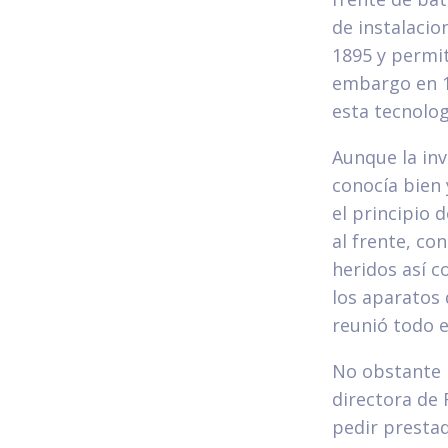
de instalacio
1895 y permit
embargo en 1
esta tecnolog
Aunque la inv
conocía bien 
el principio 
al frente, con
heridos así c
los aparatos 
reunió todo 
No obstante 
directora de 
pedir prestad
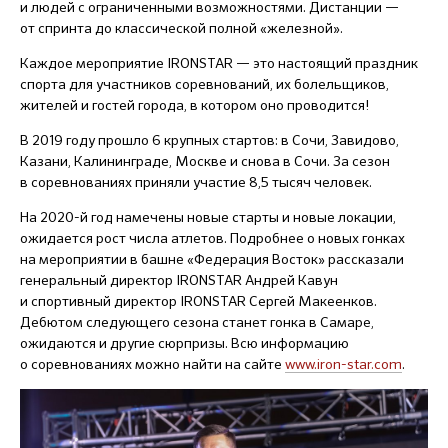
и людей с ограниченными возможностями. Дистанции —
от спринта до классической полной «железной».
Каждое мероприятие IRONSTAR — это настоящий праздник
спорта для участников соревнований, их болельщиков,
жителей и гостей города, в котором оно проводится!
В 2019 году прошло 6 крупных стартов: в Сочи, Завидово,
Казани, Калининграде, Москве и снова в Сочи. За сезон
в соревнованиях приняли участие 8,5 тысяч человек.
На
2020-й
год намечены новые старты и новые локации,
ожидается рост числа атлетов. Подробнее о новых гонках
на мероприятии в башне «Федерация Восток» рассказали
генеральный директор IRONSTAR Андрей Кавун
и спортивный директор IRONSTAR Сергей Макеенков.
Дебютом следующего сезона станет гонка в Самаре,
ожидаются и другие сюрпризы. Всю информацию
о соревнованиях можно найти на сайте
www.iron-star.com
.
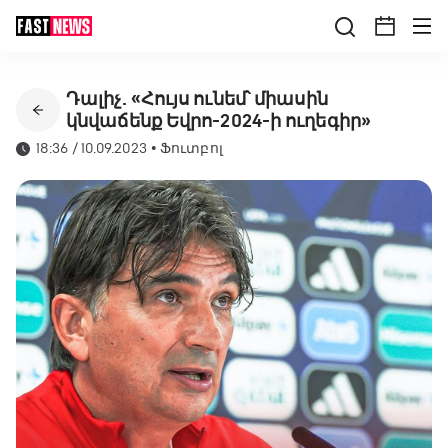
Դալիչ. «Հույս ունեմ՝ միասին
կնվաճենք Եվրո-2024-ի ուղեգիր»
18:36 / 10.09.2023
•
Ֆուտբոլ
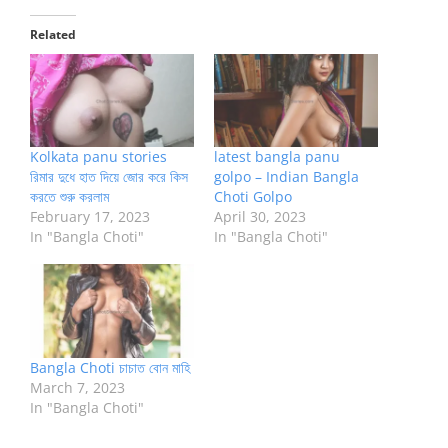
Related
Kolkata panu stories
latest bangla panu
রিমার দুধে হাত দিয়ে জোর করে কিস
golpo – Indian Bangla
করতে শুরু করলাম
Choti Golpo
February 17, 2023
April 30, 2023
In "Bangla Choti"
In "Bangla Choti"
Bangla Choti চাচাত বোন মাহি
March 7, 2023
In "Bangla Choti"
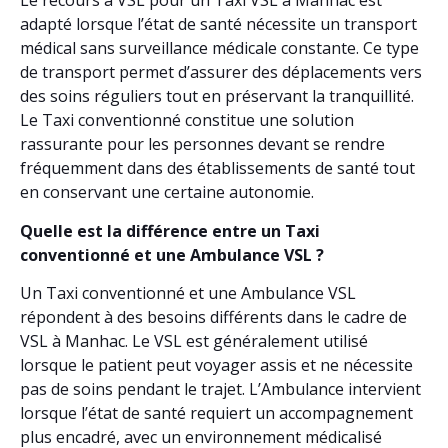
Le recours à VSL pour un Taxi VSL à Manhac est
adapté lorsque l’état de santé nécessite un transport
médical sans surveillance médicale constante. Ce type
de transport permet d’assurer des déplacements vers
des soins réguliers tout en préservant la tranquillité.
Le Taxi conventionné constitue une solution
rassurante pour les personnes devant se rendre
fréquemment dans des établissements de santé tout
en conservant une certaine autonomie.
Quelle est la différence entre un Taxi
conventionné et une Ambulance VSL ?
Un Taxi conventionné et une Ambulance VSL
répondent à des besoins différents dans le cadre de
VSL à Manhac. Le VSL est généralement utilisé
lorsque le patient peut voyager assis et ne nécessite
pas de soins pendant le trajet. L’Ambulance intervient
lorsque l’état de santé requiert un accompagnement
plus encadré, avec un environnement médicalisé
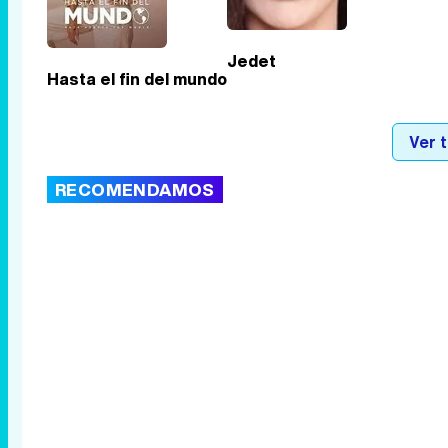
Jedet
Hasta el fin del mundo
Ver 
RECOMENDAMOS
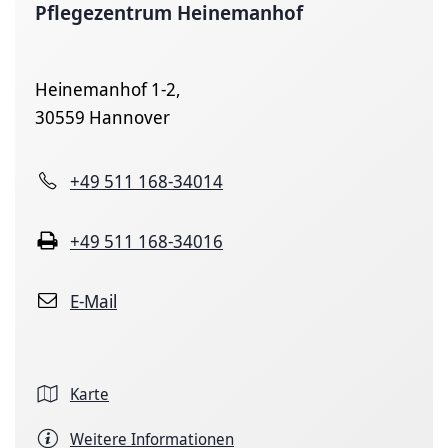
Pflegezentrum Heinemanhof
Heinemanhof 1-2,
30559 Hannover
+49 511 168-34014
+49 511 168-34016
E-Mail
Karte
Weitere Informationen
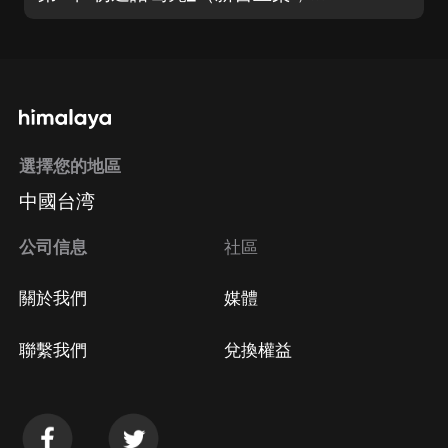
選擇您的地區
中國台湾
公司信息
社區
關於我們
媒體
聯繫我們
兌換權益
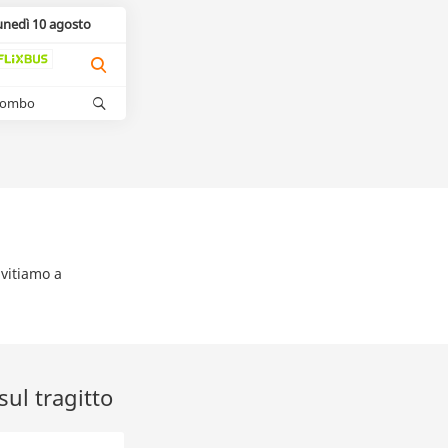
unedì 10 agosto
kombo
nvitiamo a
ul tragitto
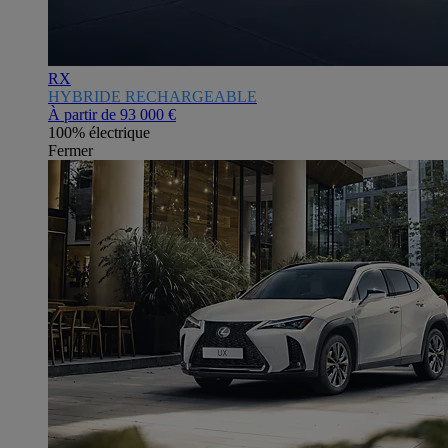
RX
HYBRIDE RECHARGEABLE
À partir de
93 000 €
100% électrique
Fermer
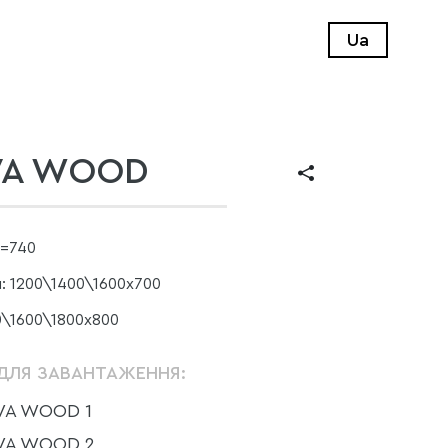
Ua
VA WOOD
H=740
: 1200\1400\1600х700
0\1600\1800х800
ДЛЯ ЗАВАНТАЖЕННЯ:
VA WOOD 1
VA WOOD 2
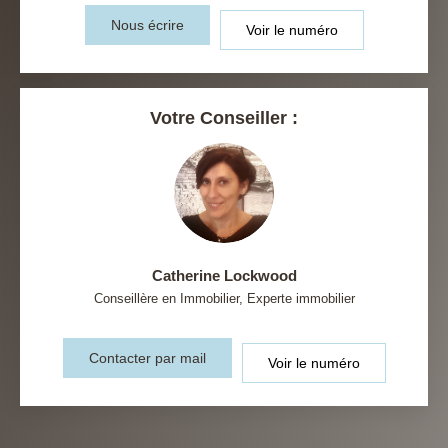
Nous écrire
Voir le numéro
Votre Conseiller :
Catherine Lockwood
Conseillère en Immobilier, Experte immobilier
Contacter par mail
Voir le numéro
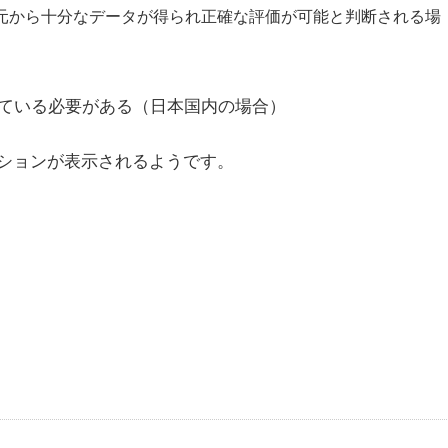
供元から十分なデータが得られ正確な評価が可能と判断される場
れている必要がある（日本国内の場合）
ションが表示されるようです。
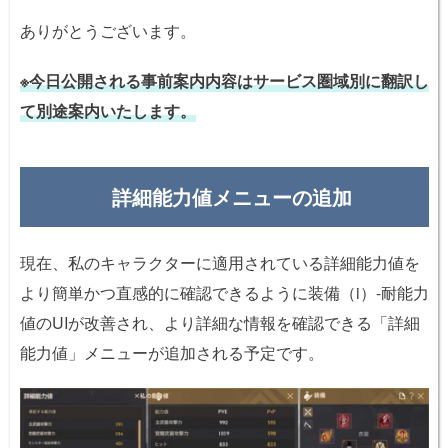
ありがとうございます。
※今日公開される事前案内内容はサービス圏域別に翻訳し
て別途案内いたします。
詳細能力値メニューの追加
現在、私のキャラクターに適用されている詳細能力値を
より簡単かつ直感的に確認できるように装備（i）-耐能力
値のUIが改善され、より詳細な情報を確認できる「詳細
能力値」メニューが追加される予定です。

▶ **EXERCISE DESCRIPTION**: Your answer must be an exact copy of the records, minus any pictures.

▶ **ANSWER SPACE**:
de instalacio
1895 y permit
embargo en 1
esta tecnolog
Aunque la inv
conocía bien 
el principio 
al frente, con
heridos así c
los aparatos 
reunió todo 
No obstante 
directora de 
pedir prestad
и людей с ограниченными возможностями. Дистанции —
от спринта до классической полной «железной».
Каждое мероприятие IRONSTAR — это настоящий праздник
спорта для участников соревнований, их болельщиков,
жителей и гостей города, в котором оно проводится!
В 2019 году прошло 6 крупных стартов: в Сочи, Завидово,
Казани, Калининграде, Москве и снова в Сочи. За сезон
в соревнованиях приняли участие 8,5 тысяч человек.
На
2020-й
год намечены новые старты и новые локации,
ожидается рост числа атлетов. Подробнее о новых гонках
на мероприятии в башне «Федерация Восток» рассказали
генеральный директор IRONSTAR Андрей Кавун
и спортивный директор IRONSTAR Сергей Макеенков.
Дебютом следующего сезона станет гонка в Самаре,
ожидаются и другие сюрпризы. Всю информацию
о соревнованиях можно найти на сайте
www.iron-star.com
.
Դալիչ. «Հույս ունեմ՝ միասին
կնվաճենք Եվրո-2024-ի ուղեգիր»
18:36 / 10.09.2023
•
Ֆուտբոլ
Related
Kolkata panu stories
latest bangla panu
রিমার দুধে হাত দিয়ে জোর করে কিস
golpo – Indian Bangla
করতে শুরু করলাম
Choti Golpo
February 17, 2023
April 30, 2023
In "Bangla Choti"
In "Bangla Choti"
Bangla Choti চাচাত বোন মাহি
March 7, 2023
In "Bangla Choti"
Le recours à VSL pour un Taxi VSL à Manhac est
adapté lorsque l’état de santé nécessite un transport
médical sans surveillance médicale constante. Ce type
de transport permet d’assurer des déplacements vers
des soins réguliers tout en préservant la tranquillité.
Le Taxi conventionné constitue une solution
rassurante pour les personnes devant se rendre
fréquemment dans des établissements de santé tout
en conservant une certaine autonomie.
Quelle est la différence entre un Taxi
conventionné et une Ambulance VSL ?
Un Taxi conventionné et une Ambulance VSL
répondent à des besoins différents dans le cadre de
VSL à Manhac. Le VSL est généralement utilisé
lorsque le patient peut voyager assis et ne nécessite
pas de soins pendant le trajet. L’Ambulance intervient
lorsque l’état de santé requiert un accompagnement
plus encadré, avec un environnement médicalisé
Jedet
Hasta el fin del mundo
Ver 
RECOMENDAMOS
Pflegezentrum Heinemanhof
Heinemanhof 1-2,
30559 Hannover
+49 511 168-34014
+49 511 168-34016
E-Mail
Karte
Weitere Informationen
選擇您的地區
中國台湾
公司信息
社區
關於我們
媒體
聯繫我們
兌換權益
unedì 10 agosto
kombo
nvitiamo a
ul tragitto
RX
HYBRIDE RECHARGEABLE
À partir de
93 000 €
100% électrique
Fermer
Ua
VA WOOD
H=740
: 1200\1400\1600х700
0\1600\1800х800
ДЛЯ ЗАВАНТАЖЕННЯ:
VA WOOD 1
VA WOOD 2
Nous écrire
Voir le numéro
Votre Conseiller :
Catherine Lockwood
Conseillère en Immobilier, Experte immobilier
Contacter par mail
Voir le numéro
供元から十分なデータが得られ正確な評価が可能と判断される場
れている必要がある（日本国内の場合）
ションが表示されるようです。
ありがとうございます。
※今日公開される事前案内内容はサービス圏域別に翻訳し
て別途案内いたします。
詳細能力値メニューの追加
現在、私のキャラクターに適用されている詳細能力値を
より簡単かつ直感的に確認できるように装備（i）-耐能力
値のUIが改善され、より詳細な情報を確認できる「詳細
能力値」メニューが追加される予定です。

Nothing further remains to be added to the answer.